“WHAT happened to Ron Barton?” It’s a question I’ve been asked more than once since I started writing for BN, and despite some enquiries I’ve been unable to find out for certain. Neither Wikipedia nor BoxRec has a record of this 1950s light-heavy’s passing, though several ex-boxers assure me that he died long ago. However, no one I spoke to could recall when or how.
It seems strange that the passing of a former British champion – one who held a title at a time when British titlists were household names – should go seemingly without mention in the press. Perhaps someone reading this article will contact Boxing News and supply the details. Meanwhile, let’s look back on the career of this talented West Ham boxer who was once ranked in the world top 10.
Born in February 1933, Ron attended St Michael’s Catholic School in West Ham until the statutory age of 14. He joined the RAF a year later, and whilst serving won the 1953 ABA middleweight title.
One morning in late January 1954, Arthur Boggis, a former pro lightweight turned manager, walked into the Boxing News office. With him was a handsome, athletically built young man, whom Arthur introduced as Ron Barton.
“He’s turning pro under my management,” Boggis told BN Editor Gilbert Odd, “and he’ll be British light-heavyweight champion within two years.” Arthur insisted that the contract be signed then and there, and accosted a BN staff photographer to take a snap. “It’ll be a historic occasion for a future title-holder to become a pro in the office of Boxing News and for the editor to be a witness,” Boggis told Odd.
Barton had his first pro fight the following month – a first-round KO victory – and over the next year stormed through Britain’s light-heavies, winning fight after fight. In January 1955, Ron whipped future champ Arthur Howard in a British title eliminator. Then, five months later, the West Ham man beat Canada’s Yvon Durelle (a future world title challenger) by disqualification in an Empire title eliminator. Barton then stopped two Americans, Mel Brown and Austin Jones, in six and two rounds respectively to reach 19-0 as a pro. But in fight 20, he dropped a decision to Italy’s Alessandro D’Ottavio, which he avenged with a points win in a return two months later.
Fans and pressmen alike were excited by Barton, some even hailing him as the successor to Freddie Mills. In March 1956, at Harringay Arena, Ron fought the experienced ex-middleweight champ Albert Finch for the British light-heavy crown vacated by Randolph Turpin. After seven close rounds, Finch retired with an eye injury in the eighth.

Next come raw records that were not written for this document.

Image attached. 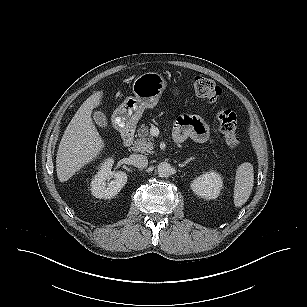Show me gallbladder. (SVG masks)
I'll return each instance as SVG.
<instances>
[{
	"label": "gallbladder",
	"mask_w": 307,
	"mask_h": 307,
	"mask_svg": "<svg viewBox=\"0 0 307 307\" xmlns=\"http://www.w3.org/2000/svg\"><path fill=\"white\" fill-rule=\"evenodd\" d=\"M93 119L99 127L107 128L108 122H107L106 115L102 113L101 111H96L93 115Z\"/></svg>",
	"instance_id": "bac80fb5"
}]
</instances>
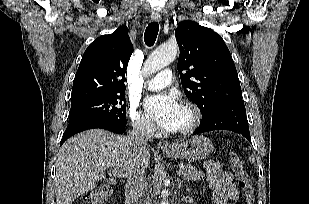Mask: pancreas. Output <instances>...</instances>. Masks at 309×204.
<instances>
[{
    "label": "pancreas",
    "mask_w": 309,
    "mask_h": 204,
    "mask_svg": "<svg viewBox=\"0 0 309 204\" xmlns=\"http://www.w3.org/2000/svg\"><path fill=\"white\" fill-rule=\"evenodd\" d=\"M184 179L196 181L200 180L204 177V173L198 171L195 167L191 165H186L183 169H181Z\"/></svg>",
    "instance_id": "pancreas-1"
}]
</instances>
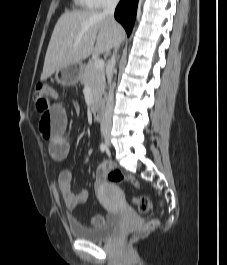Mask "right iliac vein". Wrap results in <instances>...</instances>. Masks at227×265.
Here are the masks:
<instances>
[{
    "instance_id": "right-iliac-vein-1",
    "label": "right iliac vein",
    "mask_w": 227,
    "mask_h": 265,
    "mask_svg": "<svg viewBox=\"0 0 227 265\" xmlns=\"http://www.w3.org/2000/svg\"><path fill=\"white\" fill-rule=\"evenodd\" d=\"M110 134L108 132H105L104 133V140H105V143L109 146L110 145Z\"/></svg>"
}]
</instances>
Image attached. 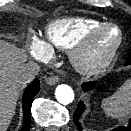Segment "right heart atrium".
I'll return each instance as SVG.
<instances>
[{
  "mask_svg": "<svg viewBox=\"0 0 131 131\" xmlns=\"http://www.w3.org/2000/svg\"><path fill=\"white\" fill-rule=\"evenodd\" d=\"M29 53L38 60H47L51 57L52 51L47 44L37 37H33L29 43Z\"/></svg>",
  "mask_w": 131,
  "mask_h": 131,
  "instance_id": "d8ad5b80",
  "label": "right heart atrium"
}]
</instances>
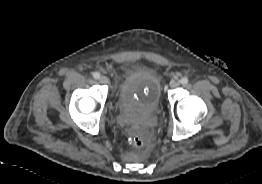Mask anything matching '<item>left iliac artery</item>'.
I'll list each match as a JSON object with an SVG mask.
<instances>
[{"instance_id": "1", "label": "left iliac artery", "mask_w": 262, "mask_h": 184, "mask_svg": "<svg viewBox=\"0 0 262 184\" xmlns=\"http://www.w3.org/2000/svg\"><path fill=\"white\" fill-rule=\"evenodd\" d=\"M188 78L187 77H183L181 80H180V83L182 84V85H186L187 83H188Z\"/></svg>"}]
</instances>
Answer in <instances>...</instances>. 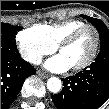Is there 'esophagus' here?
<instances>
[{
    "mask_svg": "<svg viewBox=\"0 0 109 109\" xmlns=\"http://www.w3.org/2000/svg\"><path fill=\"white\" fill-rule=\"evenodd\" d=\"M37 74H38L40 77L45 78V79L49 77L48 74H46V73H44V72H41V71H38Z\"/></svg>",
    "mask_w": 109,
    "mask_h": 109,
    "instance_id": "34e87169",
    "label": "esophagus"
}]
</instances>
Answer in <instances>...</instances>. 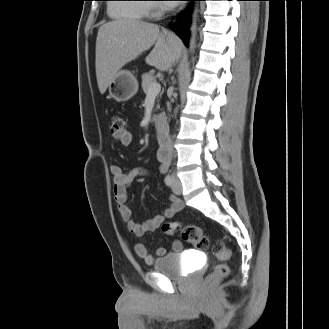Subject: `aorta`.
I'll return each mask as SVG.
<instances>
[{
    "label": "aorta",
    "mask_w": 329,
    "mask_h": 329,
    "mask_svg": "<svg viewBox=\"0 0 329 329\" xmlns=\"http://www.w3.org/2000/svg\"><path fill=\"white\" fill-rule=\"evenodd\" d=\"M196 17H197V15H196V12L194 11V13L192 15V25L190 28V31H191V38H190V42H189L190 50H192L195 46V33H196V29H197Z\"/></svg>",
    "instance_id": "762f6f07"
}]
</instances>
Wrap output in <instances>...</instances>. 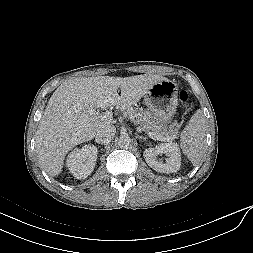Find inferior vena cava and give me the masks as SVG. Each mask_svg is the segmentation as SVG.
Wrapping results in <instances>:
<instances>
[{"label":"inferior vena cava","instance_id":"obj_1","mask_svg":"<svg viewBox=\"0 0 253 253\" xmlns=\"http://www.w3.org/2000/svg\"><path fill=\"white\" fill-rule=\"evenodd\" d=\"M116 134V128L113 125L102 126L95 135V141L99 144L110 143Z\"/></svg>","mask_w":253,"mask_h":253}]
</instances>
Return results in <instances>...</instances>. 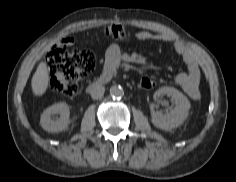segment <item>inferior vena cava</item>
Returning <instances> with one entry per match:
<instances>
[{
    "instance_id": "1",
    "label": "inferior vena cava",
    "mask_w": 236,
    "mask_h": 182,
    "mask_svg": "<svg viewBox=\"0 0 236 182\" xmlns=\"http://www.w3.org/2000/svg\"><path fill=\"white\" fill-rule=\"evenodd\" d=\"M105 88L102 85H95L90 94L93 99H99L104 95Z\"/></svg>"
}]
</instances>
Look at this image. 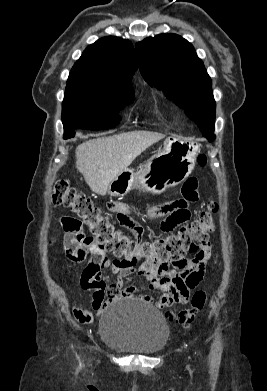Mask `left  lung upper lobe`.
<instances>
[{"label": "left lung upper lobe", "instance_id": "5c2ea615", "mask_svg": "<svg viewBox=\"0 0 267 391\" xmlns=\"http://www.w3.org/2000/svg\"><path fill=\"white\" fill-rule=\"evenodd\" d=\"M140 72L185 110L201 132L214 135L215 101L212 84L194 47L176 34L149 37L136 44Z\"/></svg>", "mask_w": 267, "mask_h": 391}]
</instances>
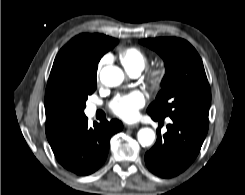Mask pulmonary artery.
I'll return each mask as SVG.
<instances>
[{"instance_id": "pulmonary-artery-1", "label": "pulmonary artery", "mask_w": 245, "mask_h": 195, "mask_svg": "<svg viewBox=\"0 0 245 195\" xmlns=\"http://www.w3.org/2000/svg\"><path fill=\"white\" fill-rule=\"evenodd\" d=\"M129 74H130L131 76H133V77H137V76H139L140 72H139V71H133V72H130ZM89 111H90L91 113H94V112L96 111V107H95L94 105H90V106H89Z\"/></svg>"}]
</instances>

“That fight made me British champion,” Ron told The People newspaper a year later. “But it also finished me.” Barton said he’d suffered double vision after the fight, along with a back injury. But a lucrative offer tempted him to tackle Canada’s Gordon Wallace for the Empire crown three months later. “[Barton’s] movements were slow, his punches weak and his timing bad,” recalled Gilbert Odd. “He gave the Empire title to Wallace on a plate. It was so bad I did not want to look.”
Afterwards, Ron relinquished his British crown and returned his Lonsdale Belt, telling the BBBofC that he was undergoing eye treatment. He made a brief return to the ring three years later for five fights, before retiring again. After another year out, he came back again for another three bouts, before leaving the game for good with a 26-5 record.
Barton was a good boxer, with a cool temperament and a decent dig, developed hauling meat crates as a Smithfield Market porter. In a press interview, he revealed how he’d made a small fortune through boxing and quickly lost it all, so it’s no surprise he made two brief comebacks. With better luck, he could have reigned for far longer as champion.